The mucosa-associated microbiota appears to be highly relevant to host–microbe interactions in the gastrointestinal (GI) tract. Thus, precise characterisation of the mucosa-associated microbiota may provide important insights for diagnostic and therapeutic development. However, for technical reasons, mucosal biopsies taken during standard endoscopic procedures are potentially contaminated by GI luminal contents.Aim
To develop and validate a biopsy device that minimises contamination during sampling of the mucosa-associated microbiota.Methods
A new, encased biopsy forceps was developed, the Brisbane Aseptic Biopsy Device (BABD). This comprises sterile forceps encased by a sheath with a plug at the tip, allowing targeted, aseptic sampling of the mucosa. Matched duodenal biopsies were obtained using the BABD, standard biopsy forceps, and a sterile brush, from patients undergoing upper GI endoscopy for iron deficiency (n = 6).
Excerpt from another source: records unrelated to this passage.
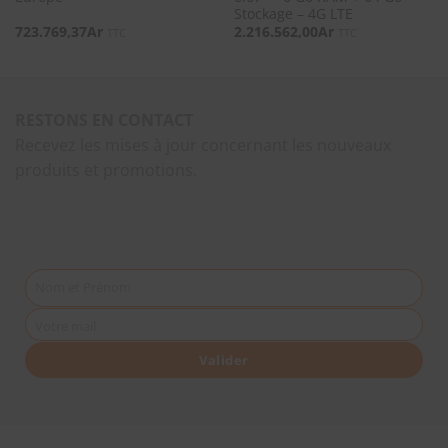
Stockage – 4G LTE
723.769,37
Ar
2.216.562,00
Ar
TTC
TTC
RESTONS EN CONTACT
Recevez les mises à jour concernant les nouveaux
produits et promotions.
Nom et Prénom
Votre mail
Valider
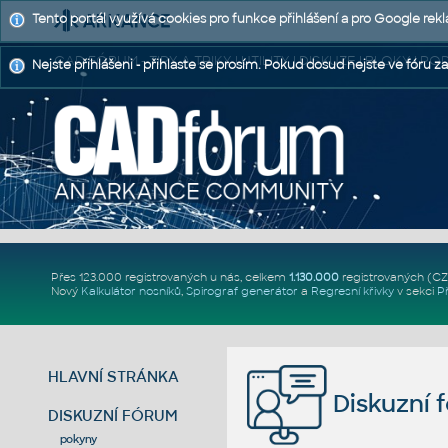
Tento portál využívá cookies pro funkce přihlášení a pro Google rek
CAD FÓRUM - TIPY A TRIKY | UTILITY | DISKUZE | BLOKY |
Nejste přihlášeni - přihlaste se prosím. Pokud dosud nejste ve fóru za
Přes 123.000 registrovaných u nás, celkem
1.130.000
registrovaných (C
Nový
Kalkulátor nosníků
,
Spirograf generátor
a
Regresní křivky
v sekci
P
HLAVNÍ STRÁNKA
Diskuzní 
DISKUZNÍ FÓRUM
pokyny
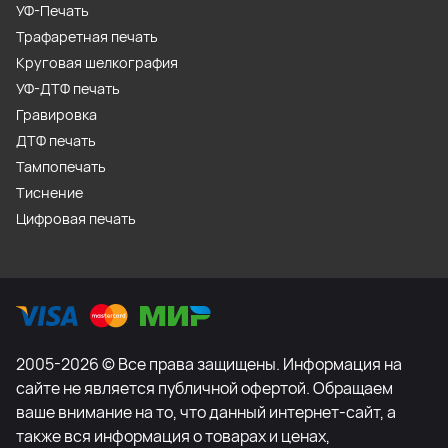
УФ-Печать
Трафаретная печать
Круговая шелкография
УФ-ДТФ печать
Гравировка
ДТФ печать
Тампопечать
Тиснение
Цифровая печать
2005-2026 © Все права защищены. Информация на
сайте не является публичной офертой. Обращаем
ваше внимание на то, что данный интернет-сайт, а
также вся информация о товарах и ценах,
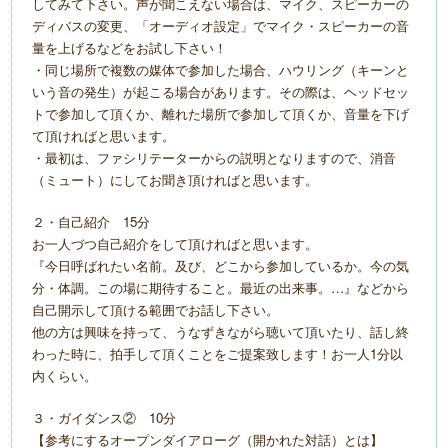
してみて下さい。声が聞こえない場合は、マイク、スピーカーの
ディバスの変更、「オーディオ設定」でマイク・スピーカーの音
量を上げるなどをお試し下さい！
・同じ場所で複数の媒体で参加した場合、ハウリング（キーンと
いう音の発生）が起こる場合があります。その際は、ヘッドセッ
トで参加して頂くか、離れた場所で参加して頂くか、音量を下げ
て頂ければと思います。
・最初は、ファシリテーターからの説明となりますので、消音
（ミュート）にしてお聞き頂ければと思います。
２・自己紹介 15分
お一人づつ自己紹介をして頂ければと思います。
『今日呼ばれたい名前。及び、どこから参加しているか。今の気
分・体調。この場に期待すること。最近の出来事。…』などから
自己開示して頂ける範囲でお話し下さい。
他の方は興味を持って、うなずきながら聴いて頂いたり、話し終
わった時に、拍手して頂くことをご提案致します！お一人1分以
内くらい。
３・ガイダンス② 10分
【参考にするオープンダイアローグ（開かれた対話）とは】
Total genomic deoxyribonucleic acid (gDNA) was extracted from samples and bacterial 16S rRNA gene libraries sequenced to investigate the mucosa-associated microbiota.Results
Microbial DNA was recovered from biopsies obtained by the BABD, confirming the presence of a duodenal mucosa-associated microbiota. This microbiota was dominated by the genus Streptococcus, with lower levels of Prevotella, Veillonella and Neisseria. At the individual patient level, substantial differences were observed between matched samples obtained using the different devices. A greater degree of bacterial diversity was observed in samples collected using the standard forceps, indicating the BABD affords collection of samples more representative of the mucosa-associated microbiota, by precluding luminal cross-contamination.Conclusions
Cross-contamination can occur when mucosal biopsies are taken during standard endoscopic procedures. Utilising the novel Brisbane Aseptic Biopsy Device can reduce cross-contamination, and it offers improved opportunities to more precisely examine host–mucosa-associated microbiota interactions.